Due to the exceptional natural environment, especially in the central area of the park, ecotourism has been encouraged and is now flourishing. Look out for the Panda Gite logo. Owned by the World Wild Life Fund in France, it is only awarded to those properties that are built to traditional styles using sustainable materials and techniques. The owner of the property must live on the premises and be committed to helping guests maintain the local flora and fauna by maintaining pathways, creating observation points and providing clear information for visitors.
Staying in Cévennes
There are a large number of hotels that offer a flavor of life in Cévennes. Wonderful three and four star hotels such as the Chateau d’Ayers in Millau offer a welcome that is elegant and comfortable while smaller premises such as the Hotel du Mont Aigoual put you right in the heart of this spectacular area of France. There is also a wide range of traditional gites across the region that make for perfect self catering accommodation.

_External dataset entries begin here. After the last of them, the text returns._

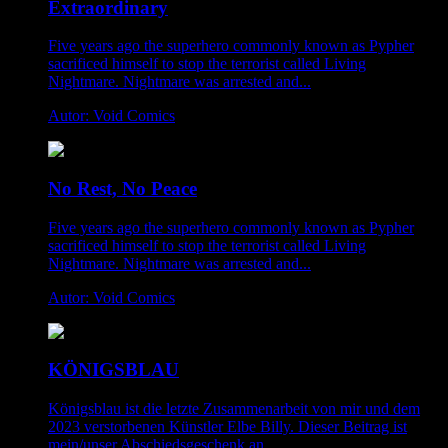
Extraordinary
Five years ago the superhero commonly known as Pypher
sacrificed himself to stop the terrorist called Living
Nightmare. Nightmare was arrested and...
Autor: Void Comics
No Rest, No Peace
Five years ago the superhero commonly known as Pypher
sacrificed himself to stop the terrorist called Living
Nightmare. Nightmare was arrested and...
Autor: Void Comics
KÖNIGSBLAU
Königsblau ist die letzte Zusammenarbeit von mir und dem
2023 verstorbenen Künstler Elbe Billy. Dieser Beitrag ist
mein/unser Abschiedsgeschenk an...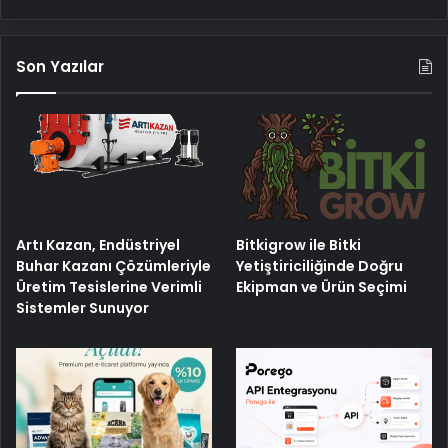
Son Yazılar
Artı Kazan, Endüstriyel
Bitkigrow ile Bitki
Buhar Kazanı Çözümleriyle
Yetiştiriciliğinde Doğru
Üretim Tesislerine Verimli
Ekipman ve Ürün Seçimi
Sistemler Sunuyor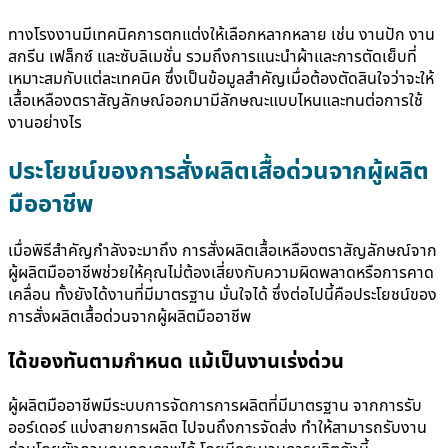
ทางโรงงานมีเทคนิคการตกแต่งให้เลือกหลากหลาย เช่น งานปัก งาน
สกรีน เฟล็กซ์ และซับลิเมชั่น รวมถึงการแนะนำผ้าและการตัดเย็บที่
เหมาะสมกับแต่ละเทคนิค ซึ่งเป็นข้อมูลสำคัญเมื่อต้องตัดสินใจว่าจะให้
เสื้อเหลืองตราสัญลักษณ์
ออกมามีลักษณะแบบไหนและทนต่อการใช้
งานอย่างไร
ประโยชน์ของการสั่งผลิตเสื้อด่วนจากผู้ผลิต
มืออาชีพ
เมื่อพิธีสำคัญกำลังจะมาถึง การสั่งผลิต
เสื้อเหลืองตราสัญลักษณ์
จาก
ผู้ผลิตมืออาชีพช่วยให้คุณไม่ต้องเสี่ยงกับความผิดพลาดหรือการคาด
เคลื่อน ทั้งยังได้งานที่มีมาตรฐาน มั่นใจได้ ซึ่งต่อไปนี้คือประโยชน์ของ
การสั่งผลิตเสื้อด่วนจากผู้ผลิตมืออาชีพ
ได้ของทันตามกำหนด แม้เป็นงานเร่งด่วน
ผู้ผลิตมืออาชีพมีระบบการจัดการการผลิตที่มีมาตรฐาน จากการรับ
ออร์เดอร์ แบ่งสายการผลิต ไปจนถึงการจัดส่ง ทำให้สามารถรับงาน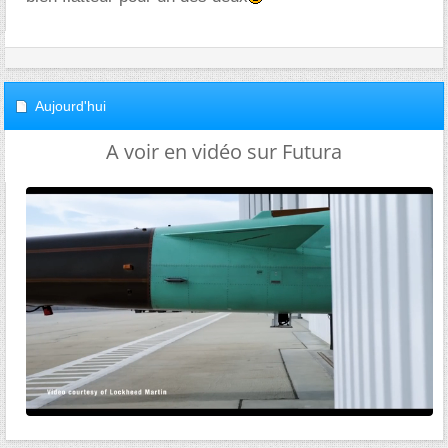
Aujourd'hui
A voir en vidéo sur Futura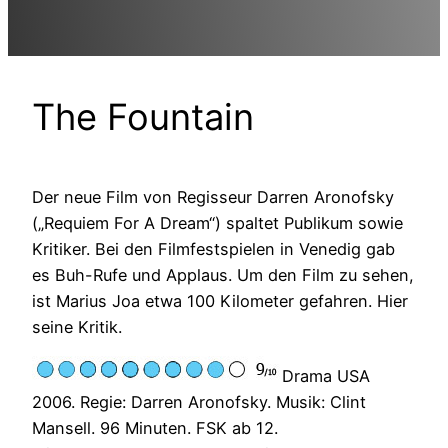
The Fountain
Der neue Film von Regisseur Darren Aronofsky
(„Requiem For A Dream“) spaltet Publikum sowie
Kritiker. Bei den Filmfestspielen in Venedig gab
es Buh-Rufe und Applaus. Um den Film zu sehen,
ist Marius Joa etwa 100 Kilometer gefahren. Hier
seine Kritik.
Drama USA
2006. Regie: Darren Aronofsky. Musik: Clint
Mansell. 96 Minuten. FSK ab 12.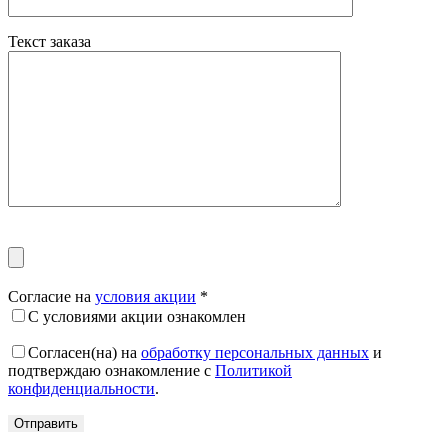
Текст заказа
Согласие на
условия акции
*
С условиями акции ознакомлен
Согласен(на) на
обработку персональных данных
и
подтверждаю ознакомление с
Политикой
конфиденциальности
.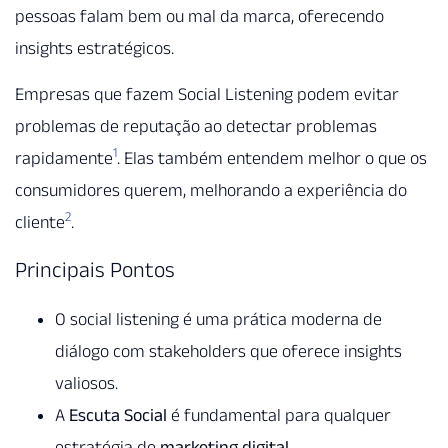
pessoas falam bem ou mal da marca, oferecendo
insights estratégicos.
Empresas que fazem Social Listening podem evitar
problemas de reputação ao detectar problemas
1
rapidamente
. Elas também entendem melhor o que os
consumidores querem, melhorando a experiência do
2
cliente
.
Principais Pontos
O social listening é uma prática moderna de
diálogo com stakeholders que oferece insights
valiosos.
A
Escuta Social
é fundamental para qualquer
estratégia de
marketing digital
.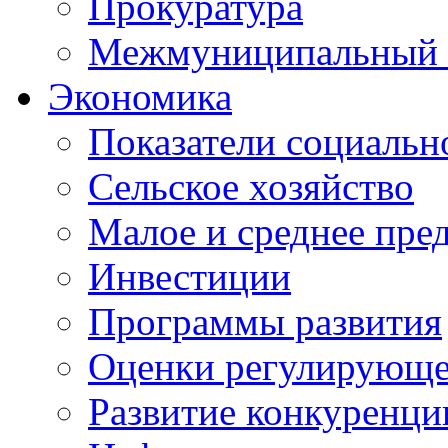
Прокуратура
Межмуниципальный 
Экономика
Показатели социальн
Сельское хозяйство
Малое и среднее пре
Инвестиции
Программы развития
Оценки регулирующе
Развитие конкуренци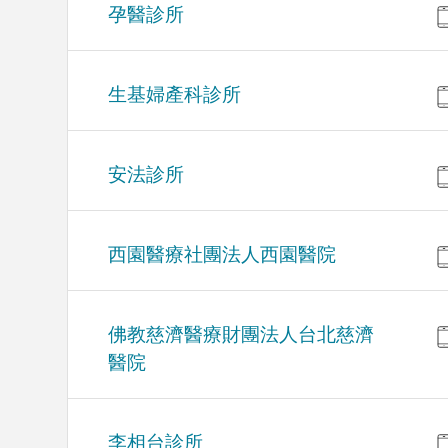
孕醫診所
生基婦產科診所
安法診所
西園醫療社團法人西園醫院
佛教慈濟醫療財團法人台北慈濟
醫院
李相台診所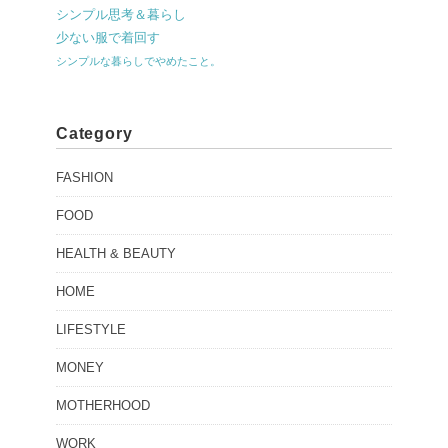
シンプル思考＆暮らし
少ない服で着回す
シンプルな暮らしでやめたこと。
Category
FASHION
FOOD
HEALTH & BEAUTY
HOME
LIFESTYLE
MONEY
MOTHERHOOD
WORK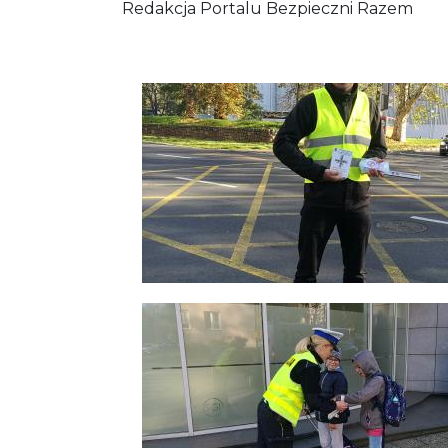
Redakcja Portalu Bezpieczni Razem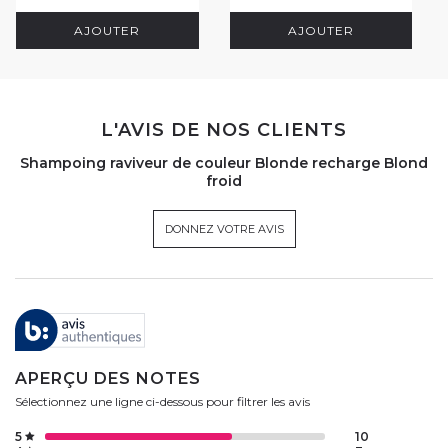
AJOUTER
AJOUTER
L'AVIS DE NOS CLIENTS
Shampoing raviveur de couleur Blonde recharge Blond
froid
DONNEZ VOTRE AVIS
APERÇU DES NOTES
Sélectionnez une ligne ci-dessous pour filtrer les avis
5
10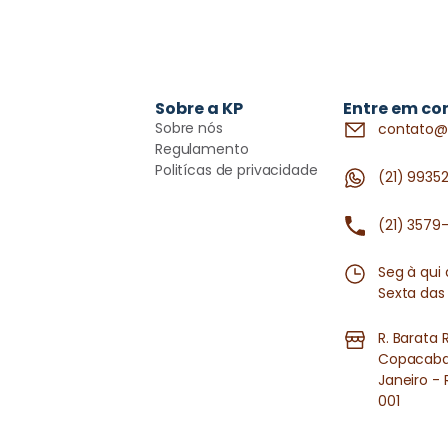
Sobre a KP
Entre em co
Sobre nós
contato@
Regulamento
Politícas de privacidade
(21) 9935
(21) 3579
Seg à qui
Sexta das
R. Barata 
Copacaban
Janeiro - 
001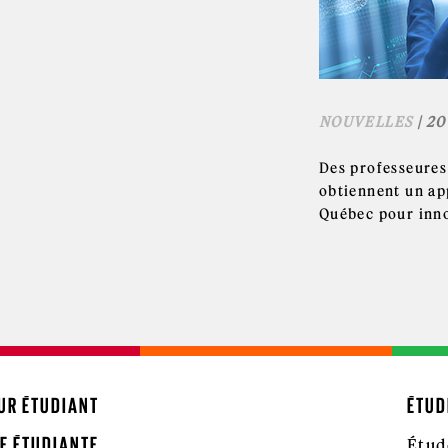
NOUVELLES
| 20
Des professeures
obtiennent un ap
Québec pour inno
UR ÉTUDIANT
ÉTUD
E ÉTUDIANTE
Étud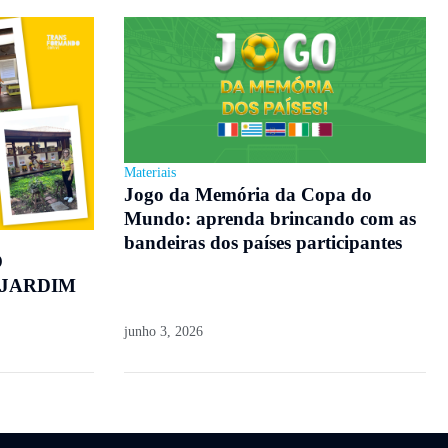
Materiais
Jogo da Memória da Copa do
Mundo: aprenda brincando com as
bandeiras dos países participantes
O
 JARDIM
junho 3, 2026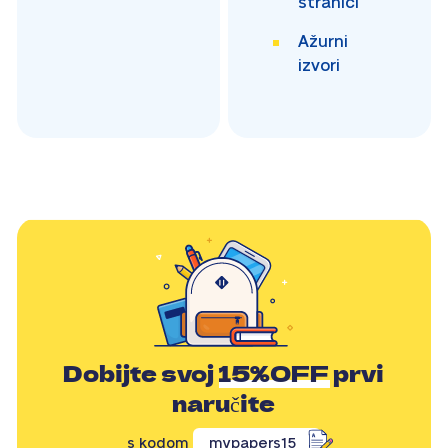
stranici
Ažurni
izvori
Dobijte svoj
15%OFF
prvi
naručite
s kodom
mypapers15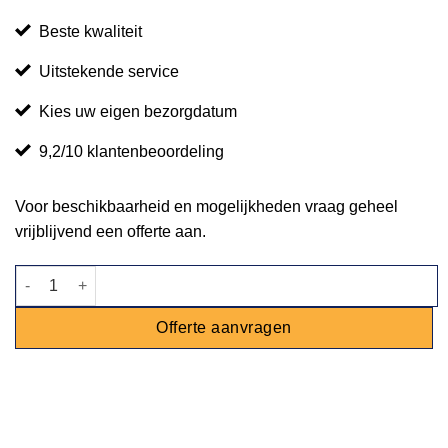
Beste kwaliteit
Uitstekende service
Kies uw eigen bezorgdatum
9,2/10 klantenbeoordeling
Voor beschikbaarheid en mogelijkheden vraag geheel
vrijblijvend een offerte aan.
Stoel Lou geel aantal
Offerte aanvragen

Visitors to the Cévennes Park are always drawn by the outdoors activities that are widely available. With more than 3,500 km of sign posted pathways there is no shortage of walks. There are twenty “topoguides” that can be purchased and provided detailed information on 275 different walks. Mountain bike trails are also found in the higher areas of the Causse Méjean and the Aigoual massif. Professional guides are also available to make the most of your mountain bike experience. With 400km of sign posted horse riding trails the area is also a mecca for horse lovers.
The Cévennes Park is also home to three spectacular caves. Aven Armand, Dargilan, and Bramabiau have all regularly attracted visitors since the 19th century. Aven Armand is breathtaking for its sheer size, large enough to house the Notre Dame cathedral it also has more than 400 giant stalagmites. Driglan is widely known as the “pink cave” due to the mineral colourartion of its calciteflows, one of which at more than 2,000 square metres is the largest in the world. The third cave worth visiting is Bramabiau which is an underground canyon cut by the subterranean River Bonheur.